Liz Taylor e le sue perle alla Prima della Scala: dive e mondanità d’antan

“Come eravamo” nella raccolta del Poldi Pezzoli

DA HOLLYWOOD In alto Richard Burton  e Liz Taylor fra Emanuela Castelbarco (a sinistra) e Wally Toscanini; a fianco la parure Pederzani e l’allestimento della mostra al Poldi Pezzoli

DA HOLLYWOOD In alto Richard Burton e Liz Taylor fra Emanuela Castelbarco (a sinistra) e Wally Toscanini; a fianco la parure Pederzani e l’allestimento della mostra al Poldi Pezzoli

Milano, 4 dicembre 2016 - Le prime della Scala, anticipate dal 26 al 7 dicembre nel 1951, diventano leggendarie. Dopo gli anni bui della Seconda guerra mondiale, occasione per il bel mondo milanese di un incomparabile sfoggio di toilettes, e di gioielli coordinati. Arriverà poi la contestazione del Sessantotto, Mario Capanna e i ragazzi del Movimento studentesco, ad accogliere il pubblico con lancio di uova, a fare scempio di pellicce e smoking, e a far richiudere le parures nei caveaux. Da cui riemergeranno negli anni Settanta.

Oggi, le dame meneghine ritengono bon ton semmai assistere alla diretta in video al carcere di san Vittore. Pertanto, nella mostra al Museo Poldi Pezzoli interamente dedicata a “Il Gioiello Italiano del XX secolo” (fino al 20 marzo 2017), la speciale sezione “Teatro alla Scala” vale come un’ineffabile recherche du temps perdu. Storia senza censure. Già osservando tutti i 150 pezzi, nelle 27 vetrine, il piacere del lusso imprime all’occhio le più pazze oscillazioni del desiderio. E al cuore i sentimenti più contradditori. Ma è nel rimirare gli esemplari selezionati nella vetrina 25, racconto della sfavillante notte di Sant’Ambrogio, con i ritratti delle star fotografate nel foyer, che fatalmente scatta la più feroce invidia: per ciò che Liz Taylor esibiva nel ‘72, non tanto il marito Richard Burton, quanto la cascata di perle al collo.
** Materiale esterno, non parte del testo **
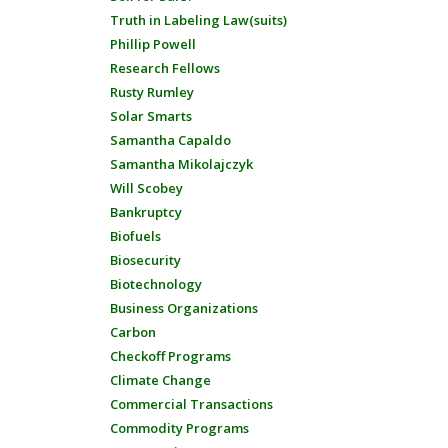
Truth in Labeling Law(suits)
Phillip Powell
Research Fellows
Rusty Rumley
Solar Smarts
Samantha Capaldo
Samantha Mikolajczyk
Will Scobey
Bankruptcy
Biofuels
Biosecurity
Biotechnology
Business Organizations
Carbon
Checkoff Programs
Climate Change
Commercial Transactions
Commodity Programs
Innocentissima, peraltro, l’ammirazione per gli artefici di tanta incorruttibile bellezza. Con il suggerimento di andare a scoprirli tutti nella perlustrazione tracciata dalla curatrice Melissa Gabardi, ecco i nomi degli orafi creatori dei monili entrati a loro volta negli annali della leggenda scaligera. Chiaravalli, oltre che in calici e ornamenti sacri esportati in tutto il mondo, specializzato in gioielleria per la borghesia e l’alta società milanese: vedere la sua collana in oro bianco, diamanti e smeraldi, nella collezione di Anita Bracco. Un esempio di come negli anni Sessanta-Settanta, tra le tendenze, si sviluppa anche una rivisitazione degli stili del passato, in questo caso, gli accostamenti di colore del decennio Quaranta. La firma è tuttora gestita dalla famiglia, con l’evolversi dell’ultima generazione verso il design. Nel 1985 invece ha chiuso la ditta Mangili Eliseo, fondata da un ragazzo che nella bottega del grande Alfredo Ravasco all’inizio del Novecento aveva imparato il mestiere, e poi avrebbe esposto i suoi lavori alle mostre parigine. A documentare questa vicenda di creatività ambrosiana, un bracciale anni Cinquanta. E ancora collana, orecchini e anello in oro bianco, diamanti e perle, di Pederzani, e un’altra collana in oro giallo, oro bianco, diamanti, rubini di Gianmaria Buccellati, citazioni entrambe degli anni Ottanta, e di passioni, intuizioni, combinazioni, sviluppate a Milano, che hanno segnato e continuano a segnare il mondo del gioiello.